Saturday, October 9, 2010

October 9 - Cujo

This isn't the first time I've reviewed something Stephen King wrote, and it probably won't be the last. I remember reading my first Stephen King book at the age of 7 after borrowing a book from my older sister. I'd been watching her read Christine over a week or so, and she'd finished it and moved onto The Stand, and I picked up Christine and asked her if I could read it. She said "It's scary." with a warning look in her eye. I nodded, opened the book, and have been reading Stephen King on and off for 33 years. I just wanted to thank him before I get into the review. Thanks, Stephen King. I'm a 40 year old, 250-pound man and I'm AFRAID OF THE DARK!!!! THANKS A LOT!!! >:-(

I've seen a lot of movies about monsters, and read lots of books about them, but I think there's a special kind of fear reserved for the one kind of monster that can actually get you... The REAL ones. In this case, there's a monster dog involved, not a mutant one, not one possessed by a demon, not one experimented on in a lab, not a werewolf in disguise... Nope, just an ordinary, oversized, happy, fun-loving old doggy... who has been infected with RABIES. It takes a unique kind of sick, twisted mind to take man's best friend and turn him into a terrifyingly lethal engine of destruction, and Stephen King, that warped, fevered old bastard, has such a mind.

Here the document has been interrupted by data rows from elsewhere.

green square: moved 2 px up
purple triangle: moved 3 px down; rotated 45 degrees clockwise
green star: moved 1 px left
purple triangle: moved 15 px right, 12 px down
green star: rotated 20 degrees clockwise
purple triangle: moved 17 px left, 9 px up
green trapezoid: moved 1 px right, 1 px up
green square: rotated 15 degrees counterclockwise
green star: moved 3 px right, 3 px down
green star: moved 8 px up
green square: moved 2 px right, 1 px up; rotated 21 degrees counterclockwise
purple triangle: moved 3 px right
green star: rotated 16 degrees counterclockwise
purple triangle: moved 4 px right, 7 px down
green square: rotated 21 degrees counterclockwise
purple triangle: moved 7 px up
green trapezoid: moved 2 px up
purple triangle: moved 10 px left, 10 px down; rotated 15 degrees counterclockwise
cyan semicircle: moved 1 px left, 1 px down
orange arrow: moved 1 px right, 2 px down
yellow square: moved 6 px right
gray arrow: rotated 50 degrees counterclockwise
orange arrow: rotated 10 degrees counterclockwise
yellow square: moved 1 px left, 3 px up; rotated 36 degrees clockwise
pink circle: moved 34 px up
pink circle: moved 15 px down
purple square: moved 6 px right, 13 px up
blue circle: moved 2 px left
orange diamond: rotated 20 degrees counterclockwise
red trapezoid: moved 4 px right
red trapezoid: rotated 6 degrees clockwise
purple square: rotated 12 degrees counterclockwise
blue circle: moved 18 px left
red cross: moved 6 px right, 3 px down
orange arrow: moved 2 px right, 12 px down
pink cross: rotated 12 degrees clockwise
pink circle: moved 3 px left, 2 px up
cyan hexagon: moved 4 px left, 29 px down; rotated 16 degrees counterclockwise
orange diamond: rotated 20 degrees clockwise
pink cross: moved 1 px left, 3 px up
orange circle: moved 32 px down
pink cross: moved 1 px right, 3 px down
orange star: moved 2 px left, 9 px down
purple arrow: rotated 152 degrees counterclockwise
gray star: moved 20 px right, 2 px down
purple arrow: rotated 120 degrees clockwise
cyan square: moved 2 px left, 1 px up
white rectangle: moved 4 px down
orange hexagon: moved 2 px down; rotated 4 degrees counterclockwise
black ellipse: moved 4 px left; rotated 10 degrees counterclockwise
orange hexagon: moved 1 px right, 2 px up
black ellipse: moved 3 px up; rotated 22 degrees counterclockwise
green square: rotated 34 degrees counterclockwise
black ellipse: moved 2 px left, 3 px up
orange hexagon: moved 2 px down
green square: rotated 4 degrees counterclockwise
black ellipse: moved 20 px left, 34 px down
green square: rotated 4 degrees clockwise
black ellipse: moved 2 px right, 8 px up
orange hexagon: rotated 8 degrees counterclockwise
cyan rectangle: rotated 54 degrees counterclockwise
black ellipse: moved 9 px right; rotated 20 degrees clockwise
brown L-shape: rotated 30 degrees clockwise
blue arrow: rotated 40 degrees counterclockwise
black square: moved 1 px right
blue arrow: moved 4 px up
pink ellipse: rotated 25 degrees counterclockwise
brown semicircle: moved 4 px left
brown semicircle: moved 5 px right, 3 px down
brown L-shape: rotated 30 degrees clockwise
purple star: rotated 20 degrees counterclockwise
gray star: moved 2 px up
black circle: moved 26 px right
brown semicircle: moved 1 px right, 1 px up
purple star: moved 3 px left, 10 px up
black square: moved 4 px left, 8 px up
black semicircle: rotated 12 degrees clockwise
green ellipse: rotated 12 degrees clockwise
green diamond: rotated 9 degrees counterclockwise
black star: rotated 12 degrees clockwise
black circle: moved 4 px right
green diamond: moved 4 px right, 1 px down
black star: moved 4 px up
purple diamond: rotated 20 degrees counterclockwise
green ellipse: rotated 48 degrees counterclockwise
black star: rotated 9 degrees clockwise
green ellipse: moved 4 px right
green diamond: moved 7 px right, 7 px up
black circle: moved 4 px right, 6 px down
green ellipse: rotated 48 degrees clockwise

The movie starts out by showing you Cujo, a big St. Bernard, chasing a bunny rabbit through a field. Cujo never quite catches up to the rabbit, and the rabbit flees down a hole under a stump or soemthing, and Cujo, big mutt that he is, stuffs his head into the hole and unleashes a resoundingly powerful round of barking that angers a bunch of bats. Which then bite him. Oh, we're not talking like a swarm of bees here, they don't maul him by the dozens or anything. Nope, just one little bat nips Cujo's poor little nosy and that's all it takes. The virus has spread to a new host. At least, I think it's a virus.

Oh, Cujo doesn't turn right away. Much like in humans, and yes, rabies can infect humans and runs a similar course, Cujo just shrugs off the bite and returns to his home, a lonely barn at the end of a road with owners who fix cars, feed him, play with him, and give him nice quiet dark places to sleep in. Quiet dark places, like under the porch stairs, for instance.

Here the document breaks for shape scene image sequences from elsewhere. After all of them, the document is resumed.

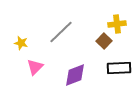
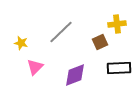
brown square: moved 4 px left, 1 px down; rotated 21 degrees clockwise
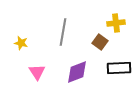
yellow cross: moved 1 px left, 1 px up
gray line: moved 2 px right; rotated 36 degrees counterclockwise
brown square: rotated 28 degrees counterclockwise
pink triangle: moved 2 px right, 5 px down; rotated 18 degrees counterclockwise
purple diamond: moved 2 px right, 3 px up
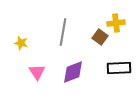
brown square: moved 5 px up
purple diamond: moved 4 px left
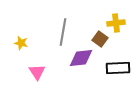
brown square: moved 2 px down
black rectangle: moved 1 px left
purple diamond: moved 8 px right, 14 px up; rotated 15 degrees clockwise
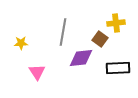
yellow star: rotated 16 degrees counterclockwise
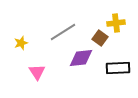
gray line: rotated 48 degrees clockwise
brown square: moved 1 px up
yellow star: rotated 16 degrees counterclockwise
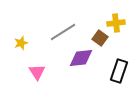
black rectangle: moved 1 px right, 3 px down; rotated 70 degrees counterclockwise
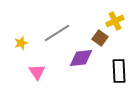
yellow cross: moved 1 px left, 2 px up; rotated 18 degrees counterclockwise
gray line: moved 6 px left, 1 px down
black rectangle: rotated 20 degrees counterclockwise
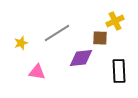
brown square: rotated 35 degrees counterclockwise
pink triangle: rotated 48 degrees counterclockwise
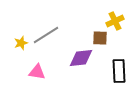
gray line: moved 11 px left, 2 px down
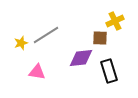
black rectangle: moved 10 px left; rotated 15 degrees counterclockwise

I'm sure everyone has seen this film by now, so I'm just going to go ahead with a full review of it. Basically, this guy in advertising and his wife and son are going through some problems. The wife is having an affair, the kid is scared of monsters, and the guy's ad campaign is sunk when the cereal he's selling causes internal bleeding, or what looks like it, when too much red dye is used in the cereal and kids are shitting and pissing red. Yea, disaster for anyone, right? So in the midst of all this, the ad guy has to run off to a meeting with his bosses to try and save the ad campaign. His wife, meanwhile, has to run their crappy little pinto up to the local repairman... who happens to have a pet dog named Cujo. Oh yes, I love it when a plan comes together.

Cujo, meanwhile, has gone on a two-person killing spree, ending the life of the mechanic and his neighbor by tearing them apart, and is certainly not pleased when the lady's pinto drives up and stalls. Cujo attacks almost immediately, and the woman and her son are forced to hide in the car for the next three days while the baking sun dehydrates them and Cujo both. After several failed attempts to start the car, make it into the house and otherwise get out of their present predicament, a cop car pulls up to the house, but a holstered gun is no match for a rabid angry dog, and the cop suffers a violent, bloody death. Shortly thereafter, the woman's son suffocates in the back seat of the car, and in a state of panic, the mom runs out of the car to the house... where Cujo is waiting. The mother manages to get ahold of a nearby baseball bat before Cujo gets to her, and beats the dog senseless with it, but the bat breaks and Cujo leaps onto her, only to be impaled by the broken bat handle. The mother grabs her son, gets him into the house and manages to revive him, just in time for Cujo to attack again! :-o

My only problem with this movie is that it spends an awful lot of time focusing on the clueless ad guy, his faithless slut of a wife, and the chickenshit little kid. Yea yea, I know, Stephen King's strength lies in his ability to depict real people in unreal situations, but dammit, I don't really care about these people. The acting is good, though, and the movie builds up for almost it's entire length, and there's few if any other characters. There's probably a lot more going on in the book, and I remember reading it when I was younger (not that I remember it now), but I didn't really identify with anyone in this movie. Still, aside from the commercials I had to put up with because it was on a damn commercial-loving channel, it wasn't a bad movie at all.

In fact, it's movies like this that remind me why I can't keep pets. Well, that and I can't even take care of a plant without killing it. I'm not a very good nurturer, okay?